Essay by Subrahmanian in Science Magazine Examines Machine Learning for Predicting Human Behavior
An essay by V.S. Subrahmanian published in Science magazine on Feb. 3 examines the use of machine learning to better predict human behavior.
Subrahmanian, a professor of computer science with an appointment in the University of Maryland Institute for Advanced Computer Studies (UMIACS), co-authored the piece with Srijan Kumar, a fourth-year doctoral student in computer science.
“Predicting human behavior: The next frontier,” states that recent advances in machine learning are revolutionizing how we understand human behavior, both online and offline. In the piece, the authors identify several challenges in using the technology in the near future. This includes “noise” in big data that can sometimes overwhelm predictive models, and rare-event prediction, such as companies monitoring their internal networks to identify the “rare” users who may steal important information.

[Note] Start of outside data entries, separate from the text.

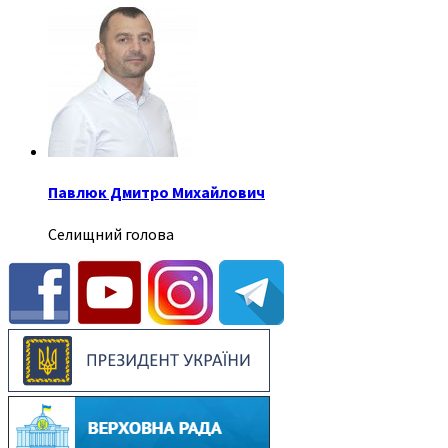
Павлюк Дмитро Михайлович
Селищний голова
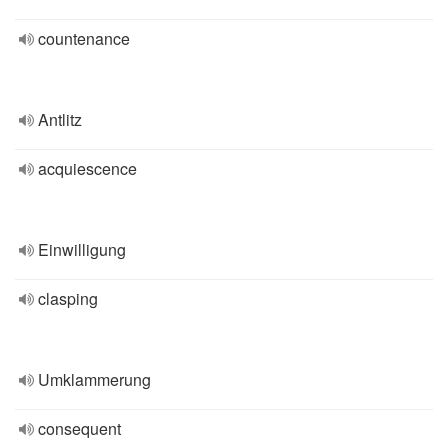
countenance
Antlitz
acquiescence
Einwilligung
clasping
Umklammerung
consequent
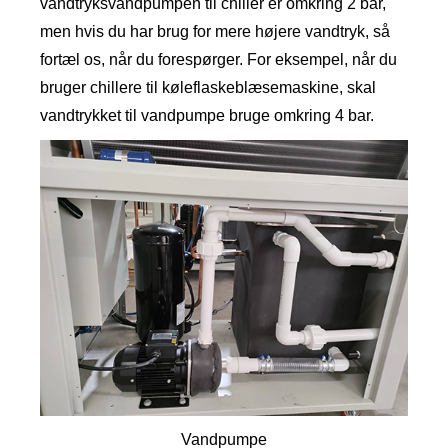
vandtryksvandpumpen til chiller er omkring 2 bar,
men hvis du har brug for mere højere vandtryk, så
fortæl os, når du forespørger. For eksempel, når du
bruger chillere til køleflaskeblæsemaskine, skal
vandtrykket til vandpumpe bruge omkring 4 bar.
Vandpumpe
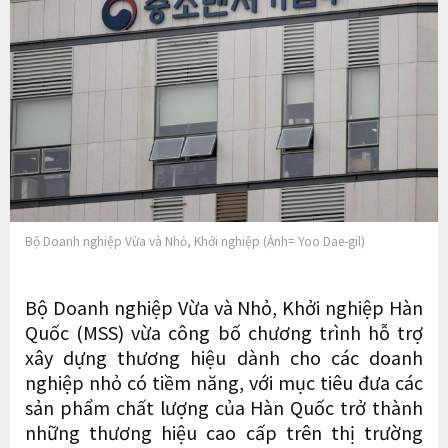
Bộ Doanh nghiệp Vừa và Nhỏ, Khởi nghiệp (Ảnh= Yoo Dae-gil)
Bộ Doanh nghiệp Vừa và Nhỏ, Khởi nghiệp Hàn
Quốc (MSS) vừa công bố chương trình hỗ trợ
xây dựng thương hiệu dành cho các doanh
nghiệp nhỏ có tiềm năng, với mục tiêu đưa các
sản phẩm chất lượng của Hàn Quốc trở thành
những thương hiệu cao cấp trên thị trường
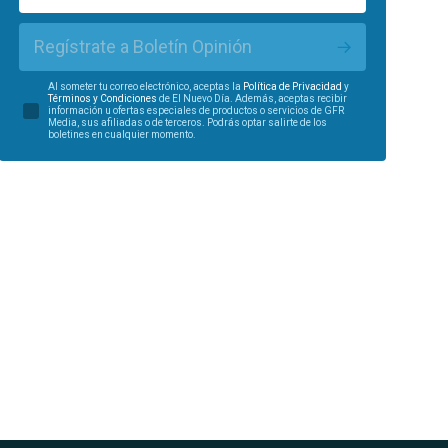
Regístrate a Boletín Opinión
Al someter tu correo electrónico, aceptas la
Política de Privacidad
y
Términos y Condiciones
de El Nuevo Día. Además, aceptas recibir
información u ofertas especiales de productos o servicios de GFR
Media, sus afiliadas o de terceros. Podrás optar salirte de los
boletines en cualquier momento.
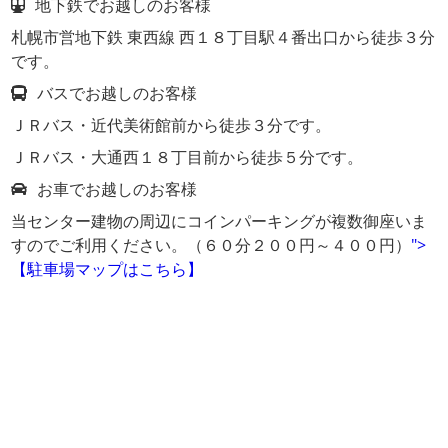
地下鉄でお越しのお客様
札幌市営地下鉄 東西線 西１８丁目駅４番出口から徒歩３分
です。
バスでお越しのお客様
ＪＲバス・近代美術館前から徒歩３分です。
ＪＲバス・大通西１８丁目前から徒歩５分です。
お車でお越しのお客様
当センター建物の周辺にコインパーキングが複数御座いま
すのでご利用ください。（６０分２００円～４００円）
">
【駐車場マップはこちら】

“In the coming years, machine learning is poised to help humanity make transformative leaps in many disciplines, ranging from national security to human health,” says Subrahmanian. “However, many technical and ethical challenges remain in order to enable ordinary humans to better understand the strengths and weaknesses of such predictive models.”
Subrahmanian has used machine learning for predictive modeling on topics like identifying malicious users and activities on social media, forecasting leadership changes in terrorist organizations, or determining the location of IED weapons caches in Iraq and Afghanistan.
Much of the work takes place in the Laboratory for Computational Cultural Dynamics (LCCD), one of 16 centers and labs in UMIACS.